3 mai 2022 - 08:09
Recul
Par: Louise Grégoire-Racicot

Depuis le début des années 80, Louise Grégoire-Racicot pose son regard sur la région comme journaliste à travers les pages du journal Les 2 Rives. Depuis février 2018, à titre de chroniqueuse, elle livre maintenant chaque semaine son opinion sur l'actualité régionale.

Le maire Serge Péloquin a reconnu avoir espionné électroniquement le bureau du greffier René Chevalier. Cela m’a successivement estomaquée, puis déçue, attristée et inquiétée.

Oui, la loi permet au maire de suspendre un fonctionnaire s’il juge que son comportement est contraire à sa fonction ou aux valeurs de la municipalité énoncées dans le code d’éthique des employés municipaux.

Mais même si la loi prévoit qu’il doit, dès l’assemblée suivante du conseil, en déposer par écrit les motifs, il m’apparaît à la fois injuste et insatisfaisant qu’il ne l’ait pas fait dès la suspension imposée au greffier. Ne serait-ce que pour éviter une atteinte possible à la réputation d’excellence professionnelle de M. Chevalier et porter ombrage à sa propre qualité d’administrateur.

Sa décision a surpris.

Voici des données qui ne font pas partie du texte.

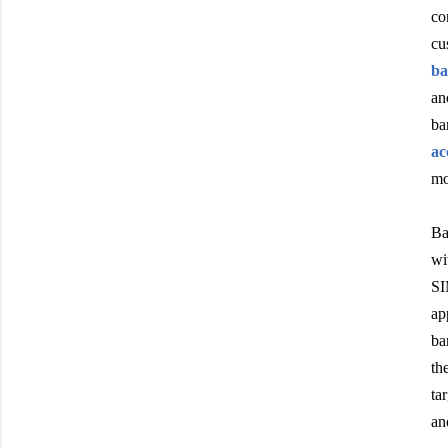
co
cu
ba
an
ba
ac
mo
Ba
wi
SI
ap
ba
th
ta
an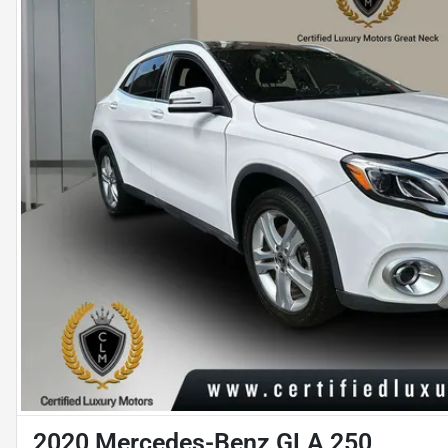
2020 Mercedes-Benz GLA 250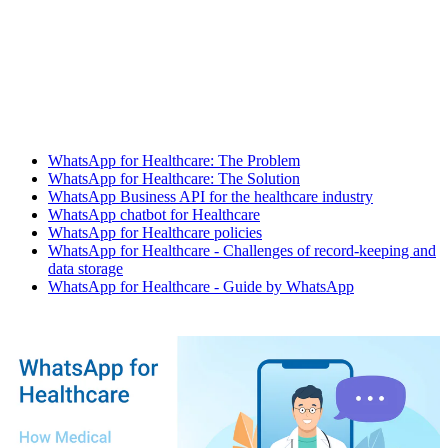
WhatsApp for Healthcare: The Problem
WhatsApp for Healthcare: The Solution
WhatsApp Business API for the healthcare industry
WhatsApp chatbot for Healthcare
WhatsApp for Healthcare policies
WhatsApp for Healthcare - Challenges of record-keeping and
data storage
WhatsApp for Healthcare - Guide by WhatsApp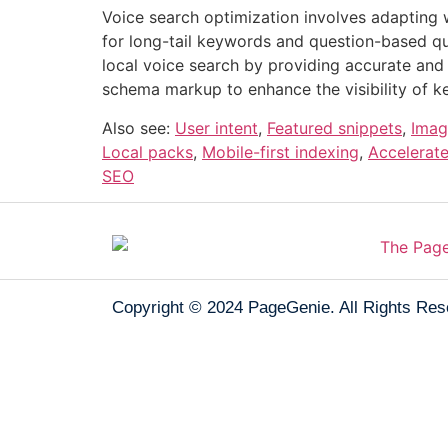
Voice search optimization involves adapting 
for long-tail keywords and question-based qu
local voice search by providing accurate and
schema markup to enhance the visibility of ke
Also see:
User intent
,
Featured snippets
,
Imag
Local packs
,
Mobile-first indexing
,
Accelerat
SEO
Copyright © 2024
PageGenie
. All Rights Re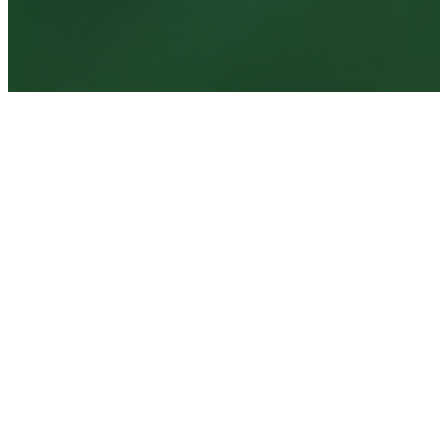
Book your private
campground retreat
today
Book Now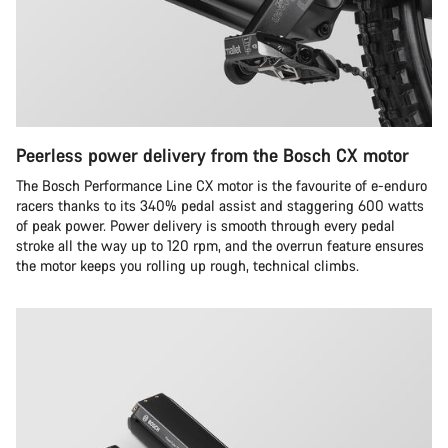
Peerless power delivery from the Bosch CX motor
The Bosch Performance Line CX motor is the favourite of e-enduro
racers thanks to its 340% pedal assist and staggering 600 watts
of peak power. Power delivery is smooth through every pedal
stroke all the way up to 120 rpm, and the overrun feature ensures
the motor keeps you rolling up rough, technical climbs.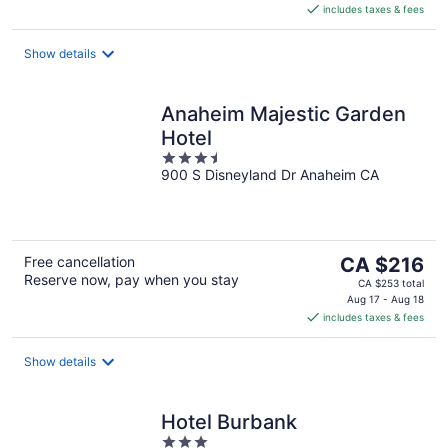
includes taxes & fees
CA $154
per
night
Show details
Anaheim Majestic Garden
Hotel
3.5
900 S Disneyland Dr Anaheim CA
out
of
5
The
Free cancellation
CA $216
Reserve now, pay when you stay
price
CA $253 total
is
Aug 17 - Aug 18
includes taxes & fees
CA $216
per
night
Show details
Hotel Burbank
3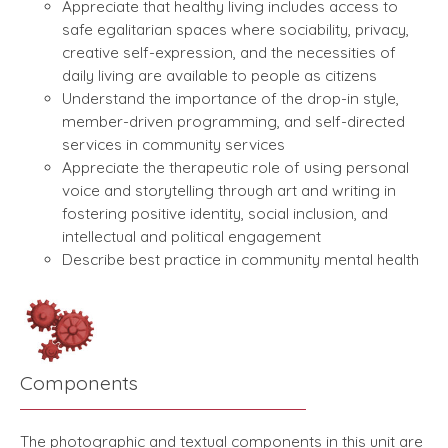
Appreciate that healthy living includes access to
safe egalitarian spaces where sociability, privacy,
creative self-expression, and the necessities of
daily living are available to people as citizens
Understand the importance of the drop-in style,
member-driven programming, and self-directed
services in community services
Appreciate the therapeutic role of using personal
voice and storytelling through art and writing in
fostering positive identity, social inclusion, and
intellectual and political engagement
Describe best practice in community mental health
Components
The photographic and textual components in this unit are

Son admission a estomaqué. Son explication que l’enquête a été sabordée par un coulage a déçu. Surtout que ce « Sorelgate » semble remonter à plus d’un an. Et même s’il affirme que ce dossier en est un des Ressources humaines, le dispositif aboutissait sur son propre ordinateur. Il pouvait épier tous les propos tenus au bureau du greffier qui est aussi et par-dessus tout directeur des scrutins municipal et provincial.

Comme ce texte a été écrit avant l’assemblée du conseil et qu’on ne connait pas les conclusions des enquêtes menées par la SQ et le ministère, on peut quand même appréhender, peu importe leurs conclusions, que ce geste ait des suites malheureuses.

Car la nouvelle a vite fait le tour du Québec, soulevant l’étonnement des uns, la raillerie des autres – en fonction du respect qu’ils portent aux élus et aux institutions.

Pour certains, la méthode utilisée est inadmissible. Sa durée a fait de nombreuses « victimes collatérales ». Car bien des gens passent dans le bureau d’un greffier aussi directeur de scrutin – élus, collègues de travail, candidats, citoyens en quête d’informations ou insatisfaits, Sorelois ou pas.

Cette opération marquera malheureusement la réputation de la ville, voire de la région. Parce qu’elle semble cavalière. Qui n’y pensera pas avant de solliciter un emploi à la Ville ou à la MRC où le maire siège aussi?

D’ailleurs, quand un maire veut utiliser ce stratagème, la loi devrait lui imposer de réclamer un mandat d’un tribunal. Comme les policiers y sont tenus. Souhaitons que le député Jean-Bernard Émond trouvera sensé d’en discuter avec la ministre des Affaires municipales. Pour éviter de tels imbroglios.

La confiance des employés municipaux envers l’employeur et le climat de travail en seront certes affectés. Comment se sentir vraiment en confiance quand le maire se donne seul le droit d’écouter électroniquement les propos d’un employé? Et que le conseil – le véritable employeur – ne peut intervenir parce qu’on ne lui donne pas les motifs du geste?

Oui, la loi reconnait à l’employeur le droit à l’écoute électronique. Mais des chartes garantissent aussi les droits des employés – vie privée, conditions de travail justes et raisonnables, travail sans la pression d’une surveillance constante. D’ailleurs une caméra braquée sur un poste de travail de façon permanente a été jugée contraire aux droits d’un employé. Il faut viser équilibrer ces droits.

Une fois tous les éléments connus, et les sanctions imposées s’il y a lieu – sinon les excuses apportées – restera à atténuer les suites d’un tel gâchis. Pour effacer ce persistant sentiment de recul et d’amertume.